On Monday, the youth and his parents took St John's to the High Court over its decision to suspend him for refusing to cut his hair.
On Friday, Justice David Collins ruled in Lucan's favour.
Lucan had been out of school during the contested case and, though he was allowed back this week, he was told he wouldn't be allowed to attend the school ball.
Late yesterday, that decision was reversed.
Lucan said he wasn't plotting any special hair-do for the ball.
"I'm just going to tie it up in a bun like normal."
In good spirits, Lucan held a pre-ball gathering for friends at his Napier home and said it was good to "suit up" again, but not to attend court this time.
As for a lucky lady, the 16-year-old said there wasn't anyone special.
"Nah, not taking a date.
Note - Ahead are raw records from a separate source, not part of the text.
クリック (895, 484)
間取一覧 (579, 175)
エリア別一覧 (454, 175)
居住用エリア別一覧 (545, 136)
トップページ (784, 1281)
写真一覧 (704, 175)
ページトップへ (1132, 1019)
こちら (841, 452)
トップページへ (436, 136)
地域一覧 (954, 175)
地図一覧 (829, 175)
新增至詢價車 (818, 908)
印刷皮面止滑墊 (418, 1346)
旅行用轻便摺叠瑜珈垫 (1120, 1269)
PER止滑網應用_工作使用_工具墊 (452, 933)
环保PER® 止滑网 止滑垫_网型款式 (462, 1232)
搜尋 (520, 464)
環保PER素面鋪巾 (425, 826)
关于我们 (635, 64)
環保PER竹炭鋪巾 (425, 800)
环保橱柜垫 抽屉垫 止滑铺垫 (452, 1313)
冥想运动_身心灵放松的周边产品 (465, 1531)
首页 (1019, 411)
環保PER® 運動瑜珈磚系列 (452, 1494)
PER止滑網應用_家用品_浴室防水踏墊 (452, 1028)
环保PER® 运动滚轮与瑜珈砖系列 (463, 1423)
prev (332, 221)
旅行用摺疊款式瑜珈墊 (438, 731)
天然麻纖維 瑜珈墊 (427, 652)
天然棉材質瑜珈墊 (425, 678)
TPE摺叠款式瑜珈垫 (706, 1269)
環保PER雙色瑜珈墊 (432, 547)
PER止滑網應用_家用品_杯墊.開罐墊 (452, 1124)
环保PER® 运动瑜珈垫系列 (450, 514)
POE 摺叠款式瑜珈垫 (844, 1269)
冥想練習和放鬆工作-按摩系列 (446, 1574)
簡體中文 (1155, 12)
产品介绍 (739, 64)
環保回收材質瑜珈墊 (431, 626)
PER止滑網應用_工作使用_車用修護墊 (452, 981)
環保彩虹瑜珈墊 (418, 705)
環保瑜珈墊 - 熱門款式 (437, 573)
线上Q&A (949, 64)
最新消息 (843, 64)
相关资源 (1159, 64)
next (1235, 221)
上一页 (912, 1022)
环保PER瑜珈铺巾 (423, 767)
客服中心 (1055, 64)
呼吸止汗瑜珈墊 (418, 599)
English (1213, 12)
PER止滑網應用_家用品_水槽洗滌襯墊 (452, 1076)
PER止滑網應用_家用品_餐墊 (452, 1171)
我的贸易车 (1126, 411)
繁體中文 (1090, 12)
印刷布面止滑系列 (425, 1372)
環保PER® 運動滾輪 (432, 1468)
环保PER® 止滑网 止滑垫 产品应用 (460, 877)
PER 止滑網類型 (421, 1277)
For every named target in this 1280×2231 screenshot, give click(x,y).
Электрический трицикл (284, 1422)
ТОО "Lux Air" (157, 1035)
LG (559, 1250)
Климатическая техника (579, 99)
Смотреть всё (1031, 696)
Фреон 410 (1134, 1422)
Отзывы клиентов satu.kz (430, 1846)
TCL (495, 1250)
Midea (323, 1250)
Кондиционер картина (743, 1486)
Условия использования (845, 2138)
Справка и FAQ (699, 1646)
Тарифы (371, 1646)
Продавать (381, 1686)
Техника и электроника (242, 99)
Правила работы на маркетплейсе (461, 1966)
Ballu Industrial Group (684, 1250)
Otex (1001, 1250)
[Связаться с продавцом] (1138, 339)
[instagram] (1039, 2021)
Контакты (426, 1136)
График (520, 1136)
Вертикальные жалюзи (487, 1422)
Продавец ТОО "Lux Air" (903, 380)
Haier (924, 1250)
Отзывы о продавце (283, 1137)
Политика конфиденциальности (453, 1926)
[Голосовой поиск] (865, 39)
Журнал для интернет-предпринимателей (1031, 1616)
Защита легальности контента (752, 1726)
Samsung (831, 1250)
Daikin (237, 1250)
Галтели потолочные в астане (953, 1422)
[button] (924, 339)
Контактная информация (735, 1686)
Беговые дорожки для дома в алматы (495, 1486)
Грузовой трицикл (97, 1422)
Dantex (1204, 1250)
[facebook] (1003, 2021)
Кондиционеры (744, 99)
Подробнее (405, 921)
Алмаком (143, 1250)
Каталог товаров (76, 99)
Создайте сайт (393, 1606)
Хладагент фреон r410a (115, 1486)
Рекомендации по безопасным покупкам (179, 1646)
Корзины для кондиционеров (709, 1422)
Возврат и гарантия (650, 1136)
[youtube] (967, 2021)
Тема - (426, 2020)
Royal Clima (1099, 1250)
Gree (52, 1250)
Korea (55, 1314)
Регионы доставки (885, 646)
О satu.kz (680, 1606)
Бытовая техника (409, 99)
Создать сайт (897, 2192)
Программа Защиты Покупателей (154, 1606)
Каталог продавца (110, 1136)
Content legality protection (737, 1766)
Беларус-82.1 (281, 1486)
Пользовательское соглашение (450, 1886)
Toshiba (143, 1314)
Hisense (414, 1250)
Girls take too long to get ready. Just gonna go with mates."
Lucan's father, Troy Battison, said the family had been subjected to "hurtful" criticisms but were also overwhelmed by the backing they had received.
"Honestly, the support from the Hawke's Bay area and past teachers has been phenomenal.
"I mean, criticisms are going to come from people who don't know what the full story is. And Lucan's only 16; he doesn't listen to talkback radio or anything like that so he doesn't pay attention to criticisms. It's stuff that goes over his shoulder," Battison said.
Lucan, a Year 12 student, returned to St John's on Wednesday after Justice Collins asked the college to take the student back until a decision could be reached.
"We've just left it at that," said Troy Battison.